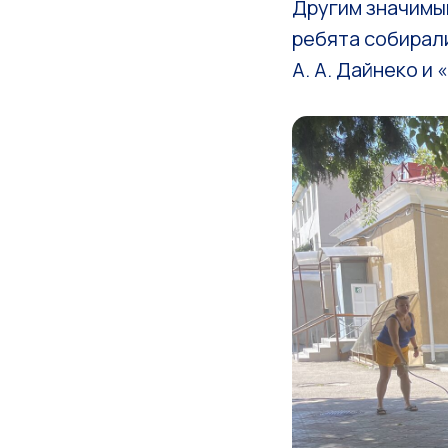
Другим значимы
ребята собирал
А. А. Дайнеко и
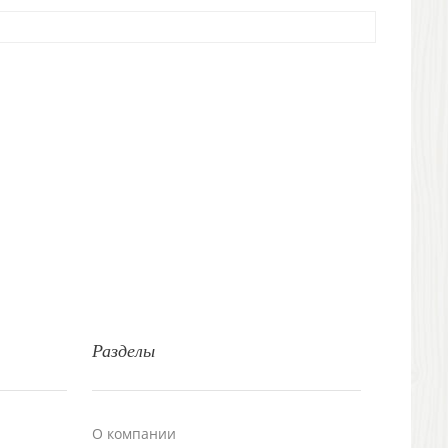
Разделы
О компании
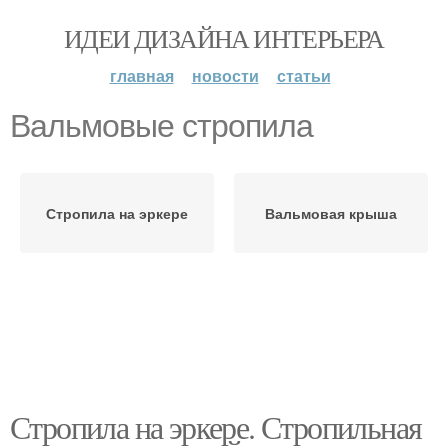
ИДЕИ ДИЗАЙНА ИНТЕРЬЕРА
главная
новости
статьи
Вальмовые стропила
Стропила на эркере
Вальмовая крыша
Стропила на эркере. Стропильная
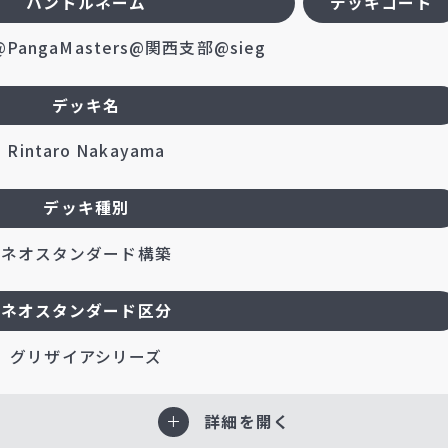
ハンドルネーム
デッキコード
angaMasters@関西支部@sieg
デッキ名
Rintaro Nakayama
デッキ種別
ネオスタンダード構築
ネオスタンダード区分
グリザイアシリーズ
詳細を開く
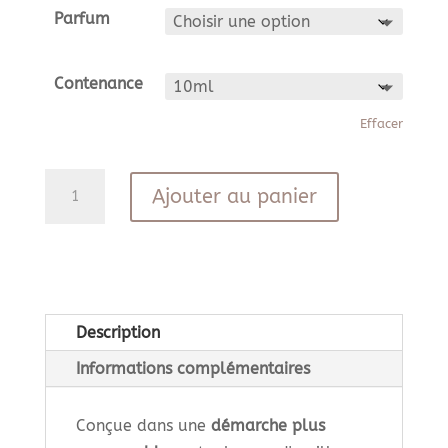
Parfum
Contenance
Effacer
quantité
Ajouter au panier
de
Brume
d'oreiller
Description
Informations complémentaires
Conçue dans une
démarche plus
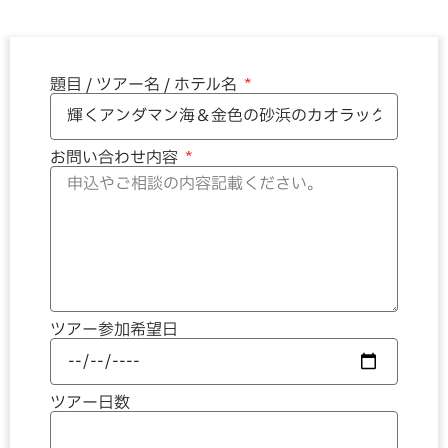
題目 / ツアー名 / ホテル名
お問い合わせ内容
ツアー参加希望日
ツアー日数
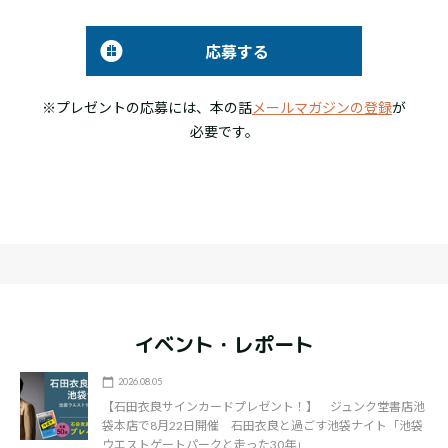
応募する
※プレゼントの応募には、本の話
メールマガジンの登録
が
必要です。
イベント・レポート
2026.08.05
【石田衣良サインカードプレゼント！】 ジュンク堂書店池
袋本店で8月22日開催 石田衣良と過ごす池袋ナイト「池袋
ウエストゲートパークと走った30年」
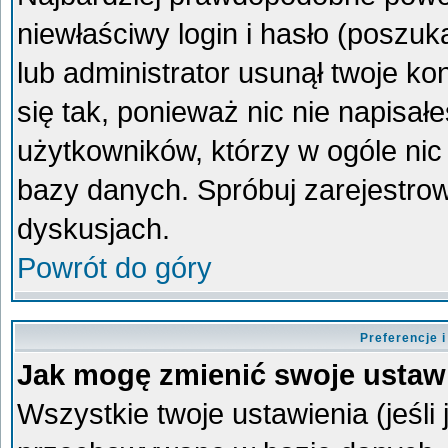
niewłaściwy login i hasło (poszukaj
lub administrator usunął twoje k
się tak, ponieważ nic nie napisa
użytkowników, którzy w ogóle nic 
bazy danych. Spróbuj zarejestro
dyskusjach.
Powrót do góry
Preferencje 
Jak mogę zmienić swoje ustaw
Wszystkie twoje ustawienia (jeśli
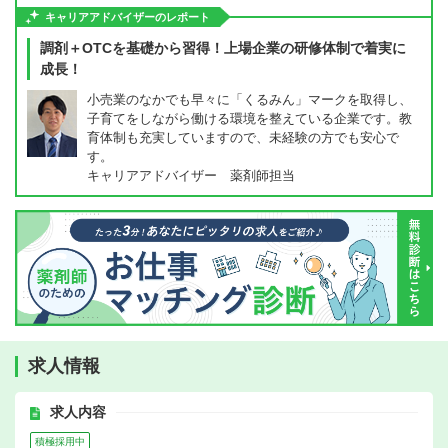
キャリアアドバイザーのレポート
調剤＋OTCを基礎から習得！上場企業の研修体制で着実に
成長！
小売業のなかでも早々に「くるみん」マークを取得し、
子育てをしながら働ける環境を整えている企業です。教
育体制も充実していますので、未経験の方でも安心で
す。
キャリアアドバイザー 薬剤師担当
求人情報
求人内容
積極採用中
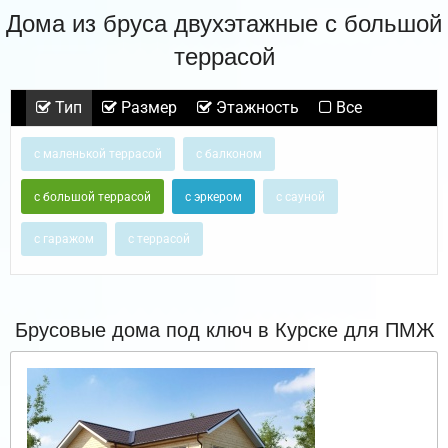
Дома из бруса двухэтажные с большой
террасой
Тип
Размер
Этажность
Все
с маленькой террасой
с балконом
с большой террасой
с эркером
с сауной
с гаражом
с террасой
Брусовые дома под ключ в Курске для ПМЖ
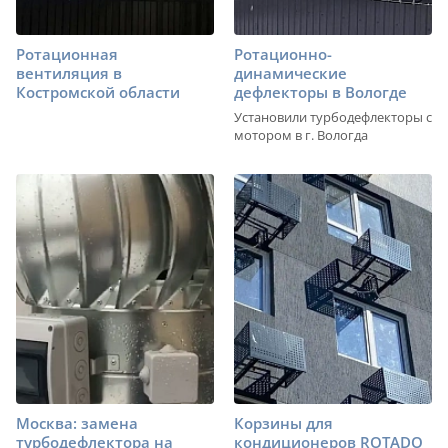
Ротационная
Ротационно-
вентиляция в
динамические
Костромской области
дефлекторы в Вологде
Установили турбодефлекторы с
мотором в г. Вологда
Москва: замена
Корзины для
турбодефлектора на
кондиционеров ROTADO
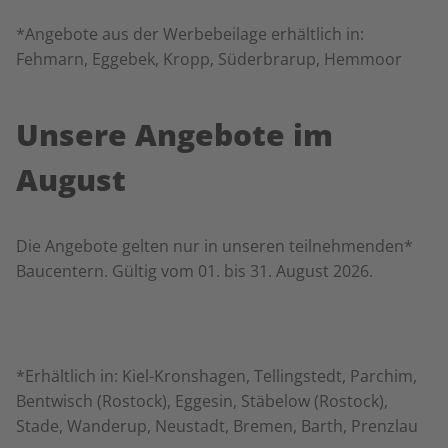
*Angebote aus der Werbebeilage erhältlich in:
Fehmarn, Eggebek, Kropp, Süderbrarup, Hemmoor
Unsere Angebote im
August
Die Angebote gelten nur in unseren teilnehmenden*
Baucentern. Gültig vom 01. bis 31. August 2026.
*Erhältlich in: Kiel-Kronshagen, Tellingstedt, Parchim,
Bentwisch (Rostock), Eggesin, Stäbelow (Rostock),
Stade, Wanderup, Neustadt, Bremen, Barth, Prenzlau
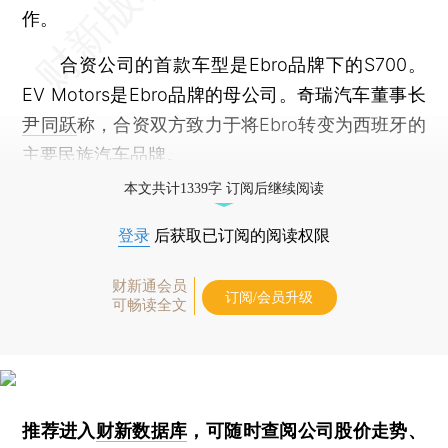
作。
合资公司的首款车型是Ebro品牌下的S700。
EV Motors是Ebro品牌的母公司。奇瑞汽车董事长
尹同跃
称，合资双方致力于将Ebro转变为西班牙的
主要民族汽车品牌。
本文共计1339字 订阅后继续阅读
登录
后获取已订阅的阅读权限
财新通会员
订阅/会员升级
可畅读全文
推荐进入
财新数据库
，可随时查阅公司股价走势、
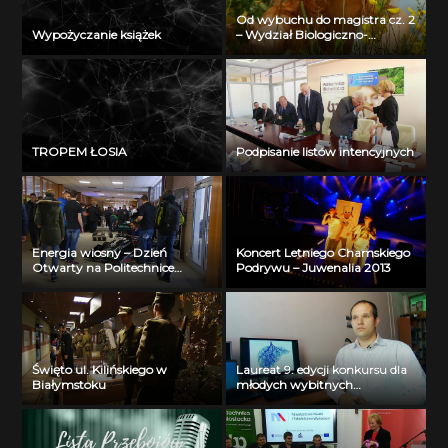
Od wybuchu do magistra cz. 2
Wypożyczanie książek
– Wydział Biologiczno-
Chemiczny Uniwersytetu w
Białymstoku
TROPEM ŁOSIA
Podpisanie listów intencyjnych
Energia wiosny – Dzień
Koncert Letniego Chamskiego
Otwarty na Politechnice
Podrywu – Juwenalia 2013
Białostockiej
Święto ul. Kilińskiego w
Laureat 9. edycji konkursu dla
Białymstoku
młodych wybitnych
naukowców- dr inż. Krzysztof
Jurczuk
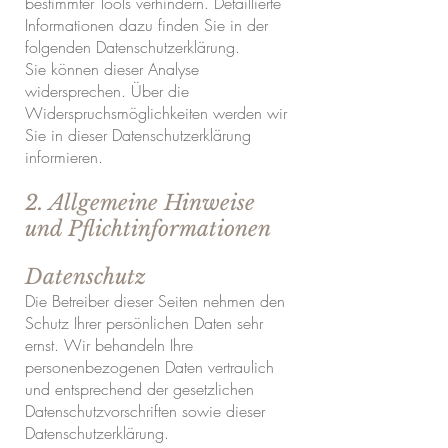
bestimmter Tools verhindern. Detaillierte
Informationen dazu finden Sie in der
folgenden Datenschutzerklärung.
Sie können dieser Analyse
widersprechen. Über die
Widerspruchsmöglichkeiten werden wir
Sie in dieser Datenschutzerklärung
informieren.
2. Allgemeine Hinweise
und Pflichtinformationen
Datenschutz
Die Betreiber dieser Seiten nehmen den
Schutz Ihrer persönlichen Daten sehr
ernst. Wir behandeln Ihre
personenbezogenen Daten vertraulich
und entsprechend der gesetzlichen
Datenschutzvorschriften sowie dieser
Datenschutzerklärung.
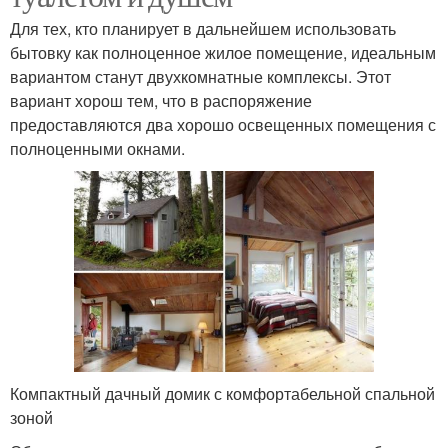
Для тех, кто планирует в дальнейшем использовать
бытовку как полноценное жилое помещение, идеальным
вариантом станут двухкомнатные комплексы. Этот
вариант хорош тем, что в распоряжение
предоставляются два хорошо освещенных помещения с
полноценными окнами.
Компактный дачный домик с комфортабельной спальной
зоной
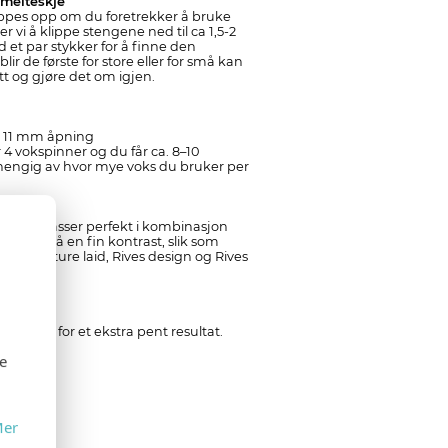
melteskje
ppes opp om du foretrekker å bruke
r vi å klippe stengene ned til ca 1,5-2
et par stykker for å finne den
lir de første for store eller for små kan
tt og gjøre det om igjen.
ed 11 mm åpning
4 vokspinner og du får ca. 8–10
vhengig av hvor mye voks du bruker per
oksen passer perfekt i kombinasjon
r å oppnå en fin kontrast, slik som
 dust Texture laid, Rives design og Rives
nform for et ekstra pent resultat.
se
separat!
er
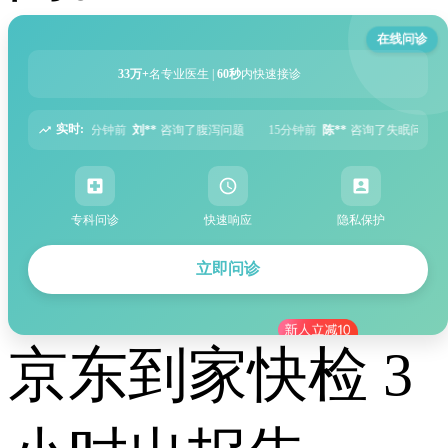
在线问诊
33万+
名专业医生 |
60秒
内快速接诊
实时:
咨询了腹泻问题
15分钟前
陈**
咨询了失眠问题
19分钟前
郑**
咨询了耳鸣问
专科问诊
快速响应
隐私保护
立即问诊
京东到家快检 3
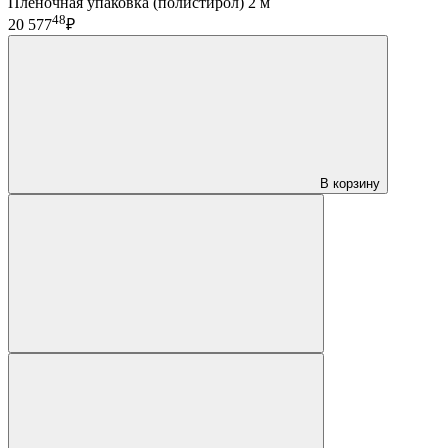
Пленочная упаковка (полистирол) 2 м
48
20 577
₽
В корзину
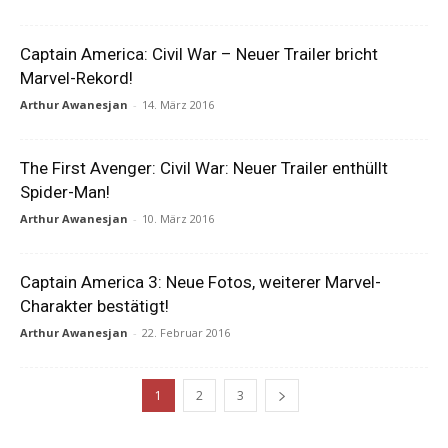
Captain America: Civil War – Neuer Trailer bricht
Marvel-Rekord!
Arthur Awanesjan
-
14. März 2016
The First Avenger: Civil War: Neuer Trailer enthüllt
Spider-Man!
Arthur Awanesjan
-
10. März 2016
Captain America 3: Neue Fotos, weiterer Marvel-
Charakter bestätigt!
Arthur Awanesjan
-
22. Februar 2016
1
2
3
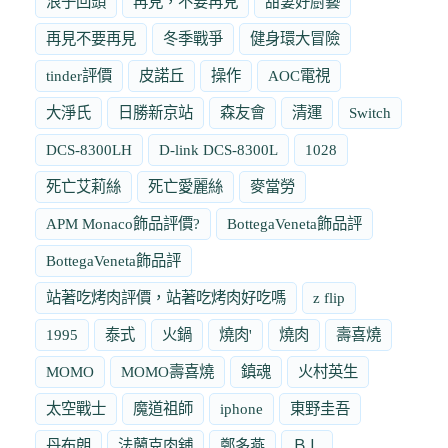
浪子回頭
再見，不要再見
甜妻好廚藝
再見不要再見
冬季戰爭
健身環大冒險
tinder評價
皮諾丘
操作
AOC電視
大淨氏
日勝新京站
森友會
清運
Switch
DCS-8300LH
D-link DCS-8300L
1028
死亡艾莉絲
死亡愛麗絲
麥當勞
APM Monaco飾品評價?
BottegaVeneta飾品評
BottegaVeneta飾品評
站著吃烤肉評價，站著吃烤肉好吃嗎
z flip
1995
泰式
火鍋
燒肉'
燒肉
壽喜燒
MOMO
MOMO壽喜燒
鎮魂
火村英生
太空戰士
魔道祖師
iphone
東野圭吾
丹布朗
法蘭克肉舖
鄭多燕
ＢＬ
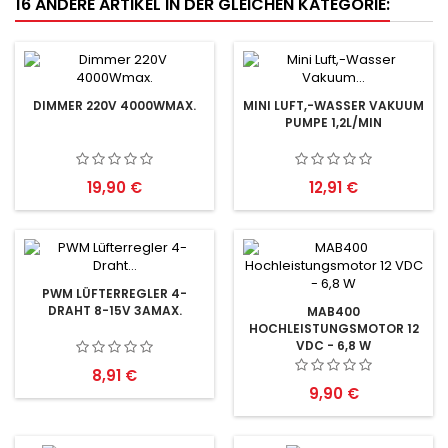
16 ANDERE ARTIKEL IN DER GLEICHEN KATEGORIE:
DIMMER 220V 4000WMAX.
MINI LUFT,-WASSER VAKUUM
PUMPE 1,2L/MIN
Preis
Preis
19,90 €
12,91 €
PWM LÜFTERREGLER 4-
DRAHT 8-15V 3AMAX.
MAB400
HOCHLEISTUNGSMOTOR 12
VDC - 6,8 W
Preis
8,91 €
Preis
9,90 €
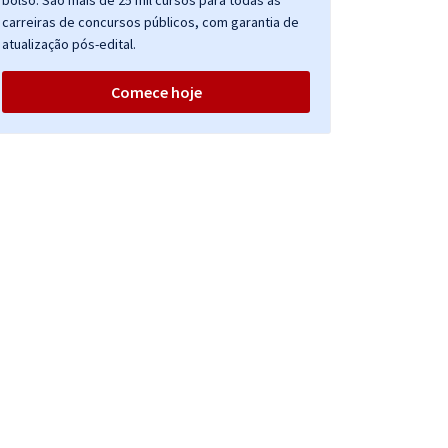
bolso. São mais de 25 mil cursos para todas as
carreiras de concursos públicos, com garantia de
atualização pós-edital.
Comece hoje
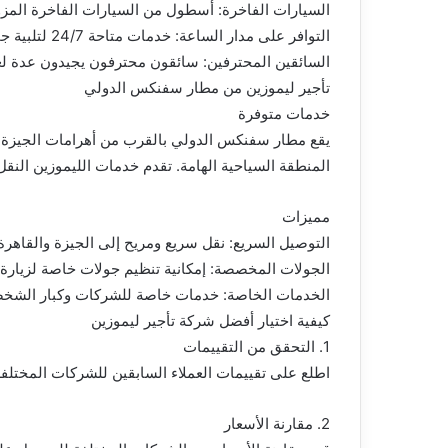
السيارات الفاخرة: أسطول من السيارات الفاخرة المزو
التوافر على مدار الساعة: خدمات متاحة 24/7 لتلبية جميع احتياجات السفر.
السائقين المحترفين: سائقون محترفون يجيدون عدة لغ
تأجير ليموزين من مطار سفنكس الدولي
خدمات متوفرة
يقع مطار سفنكس الدولي بالقرب من أهرامات الجيزة، و
المنطقة السياحية الهامة. تقدم خدمات الليموزين النق
مميزات
التوصيل السريع: نقل سريع ومريح إلى الجيزة والقاهرة
الجولات المخصصة: إمكانية تنظيم جولات خاصة لزيارة 
الخدمات الخاصة: خدمات خاصة للشركات وكبار الشخص
كيفية اختيار أفضل شركة تأجير ليموزين
1. التحقق من التقييمات
اطلع على تقييمات العملاء السابقين للشركات المختلف
2. مقارنة الأسعار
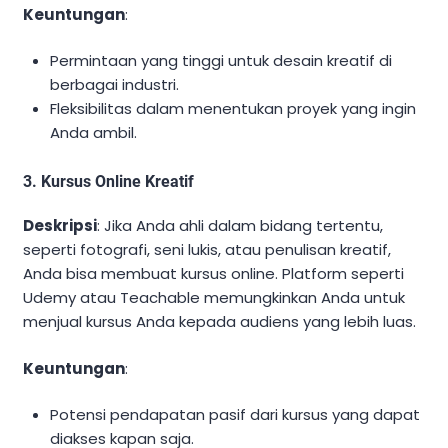
Keuntungan
:
Permintaan yang tinggi untuk desain kreatif di
berbagai industri.
Fleksibilitas dalam menentukan proyek yang ingin
Anda ambil.
3. Kursus Online Kreatif
Deskripsi
: Jika Anda ahli dalam bidang tertentu,
seperti fotografi, seni lukis, atau penulisan kreatif,
Anda bisa membuat kursus online. Platform seperti
Udemy atau Teachable memungkinkan Anda untuk
menjual kursus Anda kepada audiens yang lebih luas.
Keuntungan
:
Potensi pendapatan pasif dari kursus yang dapat
diakses kapan saja.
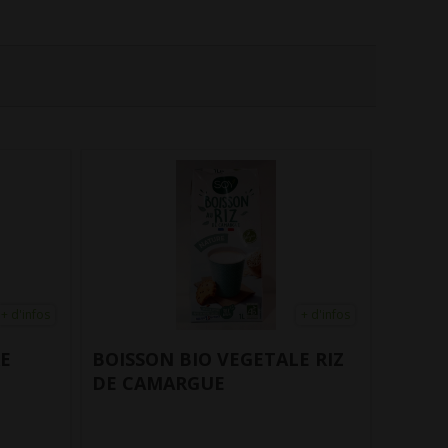
+ d'infos
+ d'infos
E RIZ
BOISSON BIO LAIT AMANDE
BOISS
EPEAU
AVOI
Elibio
____
Task brief => Extract all lines from the data in which "twoje" is found.

Response area =>
lub administrator usunął twoje k
Wszystkie twoje ustawienia (jeśli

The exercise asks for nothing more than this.